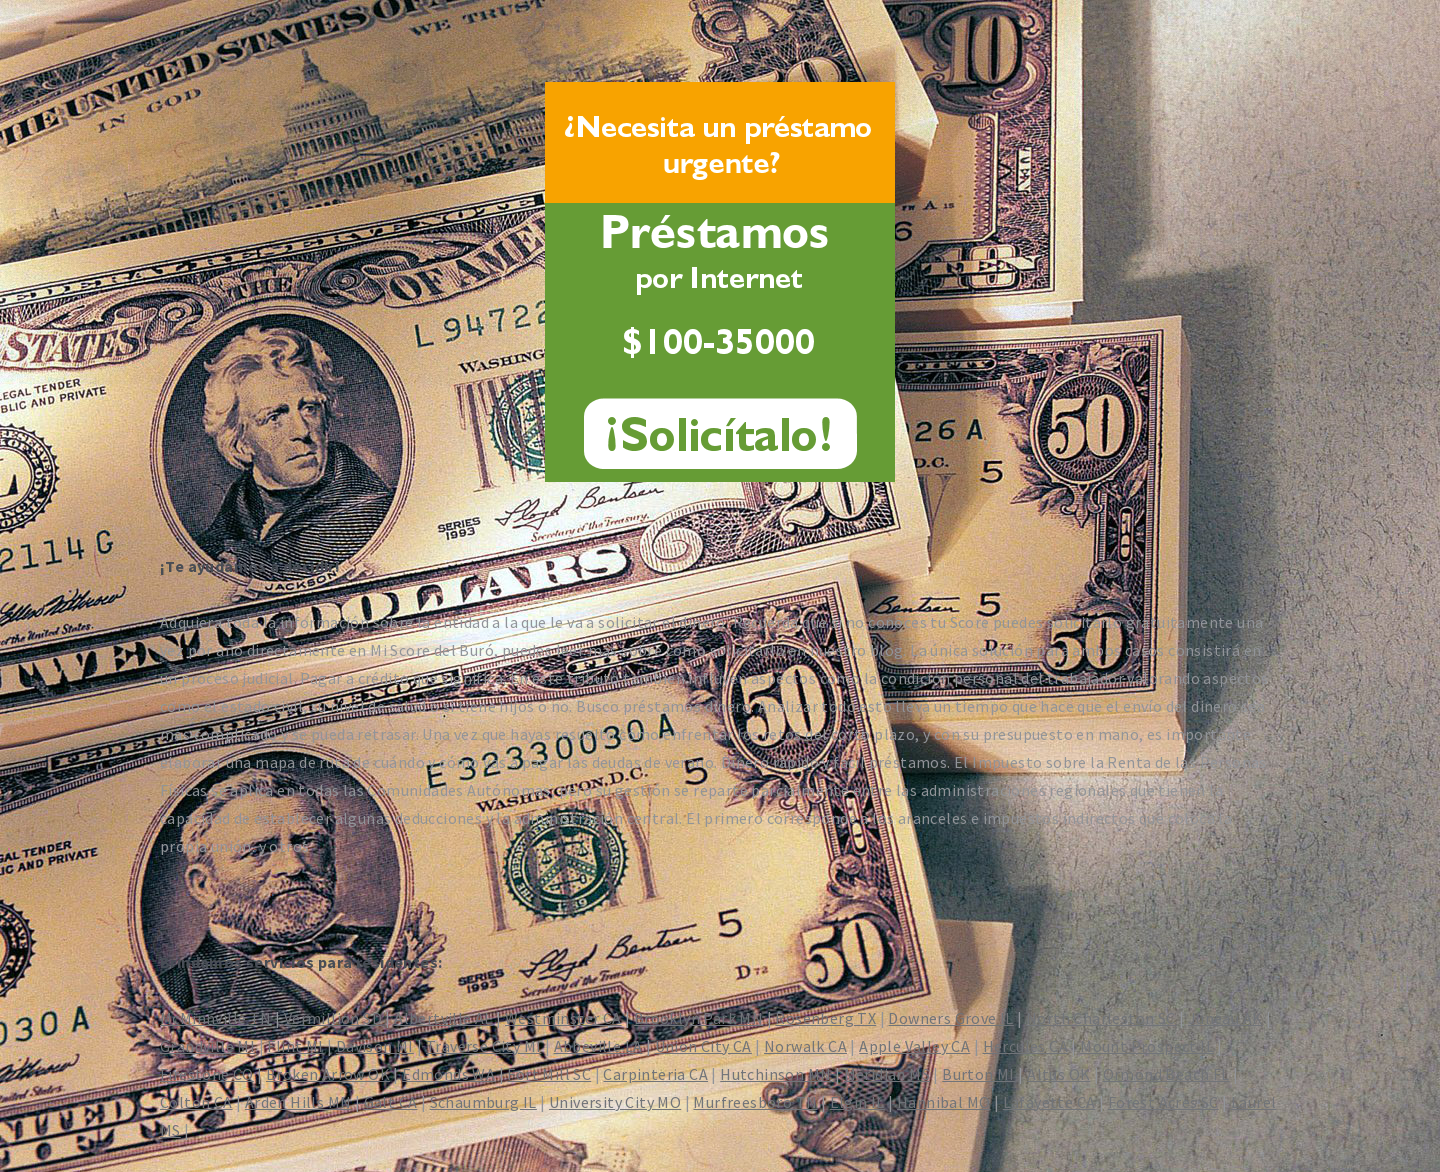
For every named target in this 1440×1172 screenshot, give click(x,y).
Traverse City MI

****************

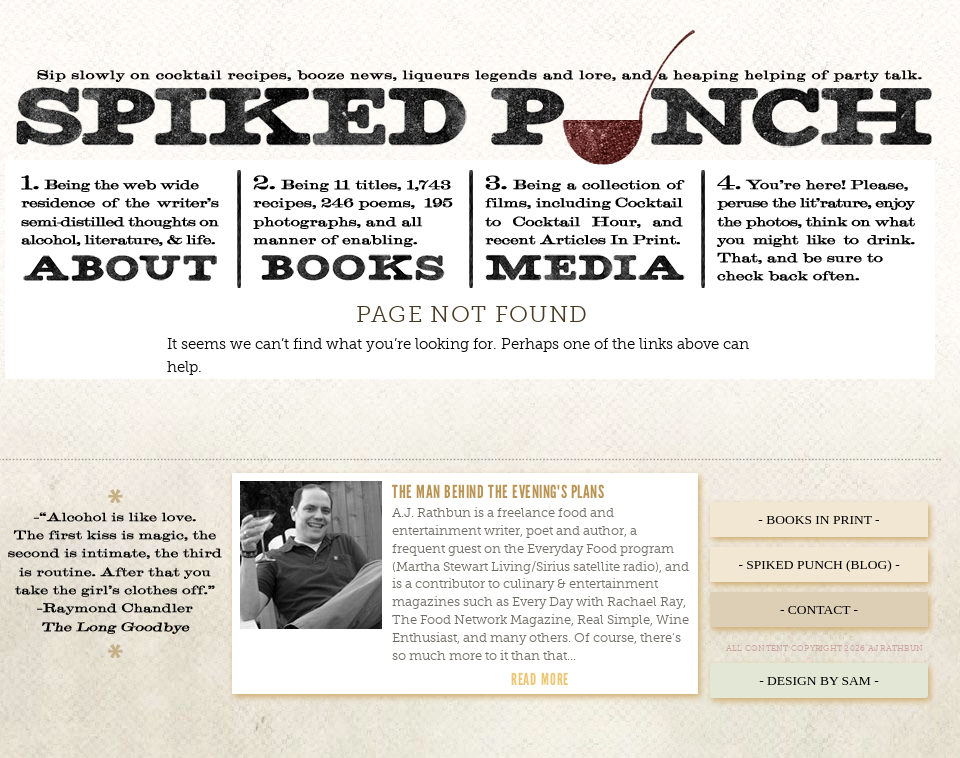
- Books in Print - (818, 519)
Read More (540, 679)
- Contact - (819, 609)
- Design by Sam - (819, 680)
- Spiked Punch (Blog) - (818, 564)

****************

TASK GOAL: Please return the lines above that run from the line containing "Read More (540, 679)" to the line containing "- Spiked Punch (Blog) - (818, 564)", inclusive, exactly and with no other lines.

COMPLETED EXERCISE:
Read More (540, 679)
- Contact - (819, 609)
- Design by Sam - (819, 680)
- Spiked Punch (Blog) - (818, 564)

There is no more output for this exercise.